Selon René Girard, l'absence d'un médiateur idéal, hors de
l'expérience humaine (comme un médiateur divin, par
exemple), exacerbe la rivalité mimétique où chacun imite
son semblable, et elle mènerait à une opposition aiguë
entre le Moi et les Autres. Il est difficile de
ne pas faire de liens entre cette théorie et le truchement
divin créé par Ferron, comme s'il avait voulu lui aussi
mettre fin au «mensonge romantique», à «l'opposition
manichéenne entre Moi et les Autres» et
parvenir à la «vérité romanesque», cette troisième
dimension qui permet la réconciliation entre l'Autre
et le Moi. Quoi qu'il en soit, il y a certainement
quelque chose à penser de cette prolifération de doubles
dans l'oeuvre de Ferron, parallèlement à l'élaboration
d'une nouvelle valeur pour le nom de Dieu.
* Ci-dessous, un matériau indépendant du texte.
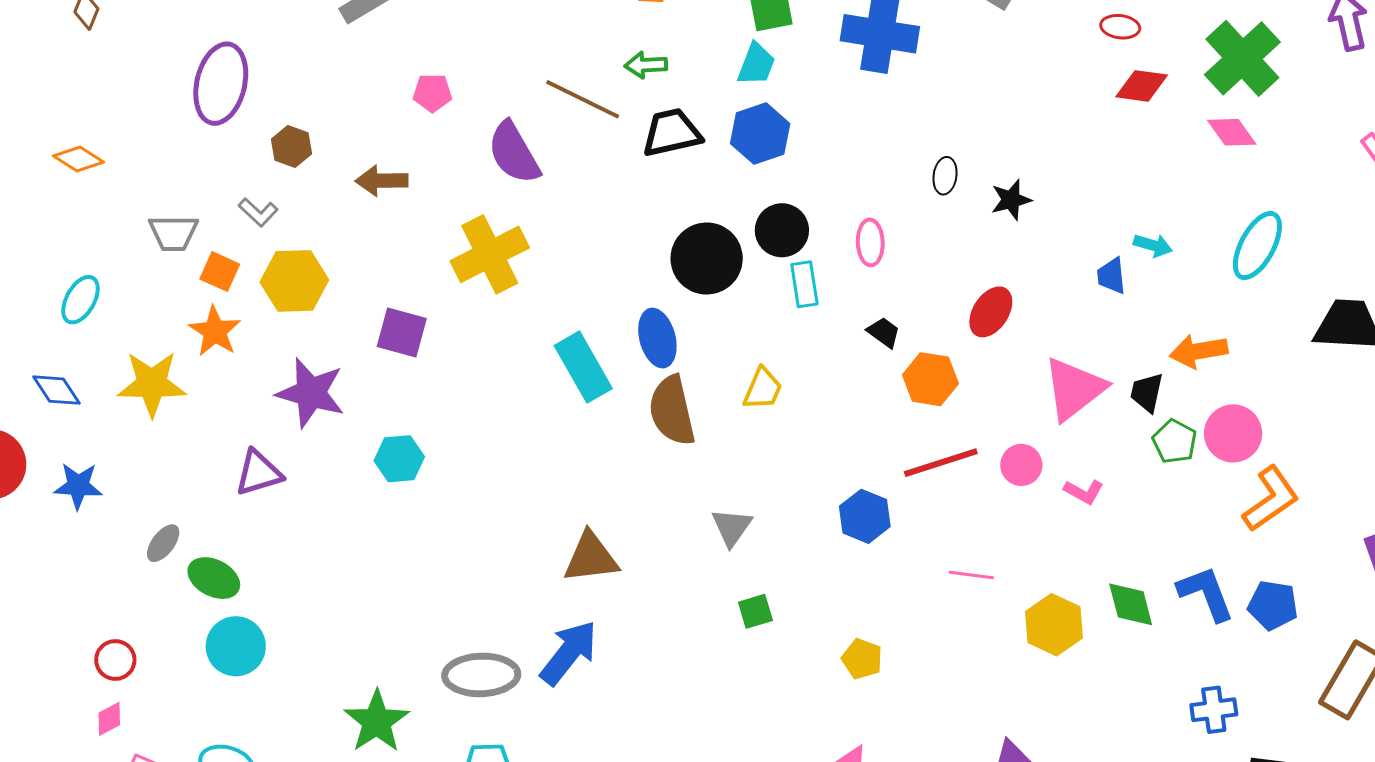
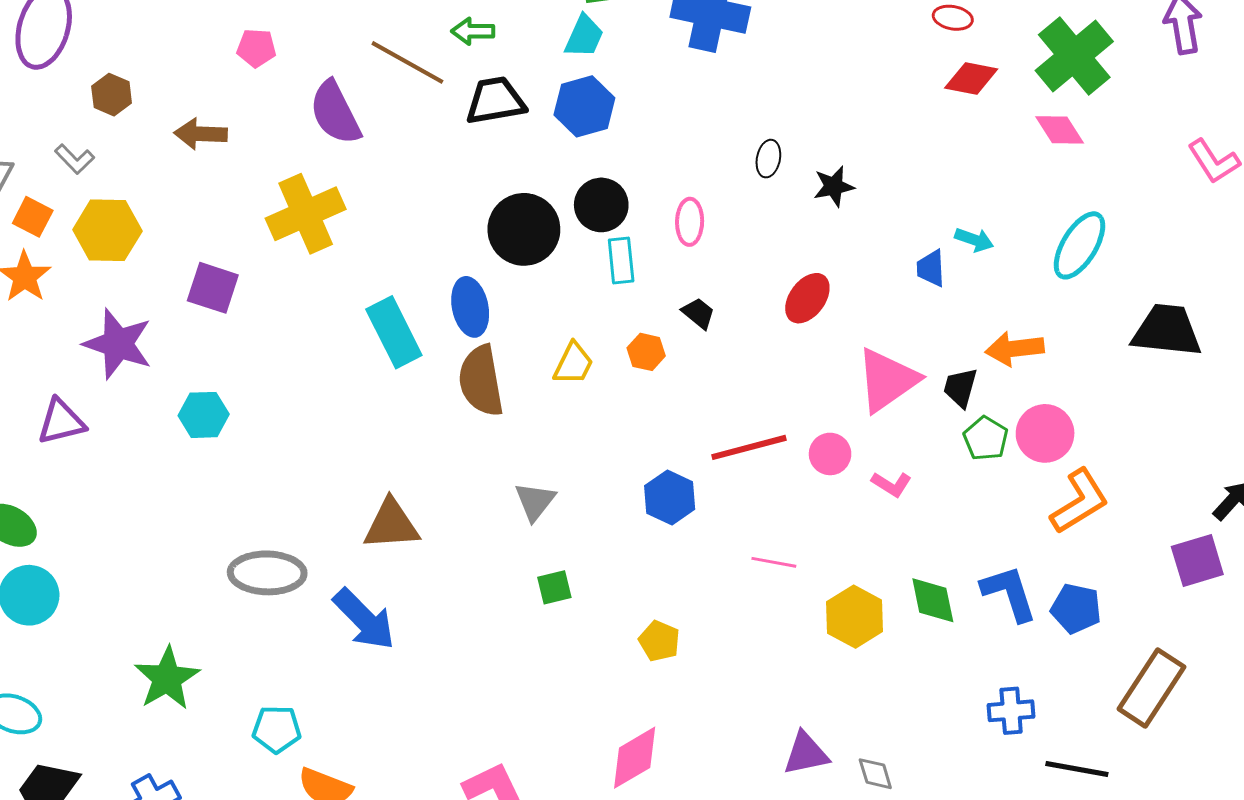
orange hexagon: (930, 379) -> (646, 352), moved, size x0.7
blue arrow: (569, 653) -> (364, 619), turned 94
gray ellipse: (481, 675) -> (267, 573), moved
Et puis, Ferron se
trouverait en bonne compagnie parmi les membres de son
échelle de valeurs: Proust, Stendhal, Dostoïevski,
Cervantes.
L'encyclopédie
et l'onomastique ferroniennes sont complexes, pleines de
noms, de références et de miettes littéraires. Aucun
lecteur n'est tenu de se soumettre aux contraintes du savoir
encyclopédique, aux exigences d'une utopique exhaustivité
qui lui permettrait de voir apparaître instantanément
l'ensemble du réseau de symboles formé autour de chaque
nom. Pourtant, que deviendrait le Ciel de Québec pour
quelqu'un qui ne connaîtrait ni Orphée ni même le Christ?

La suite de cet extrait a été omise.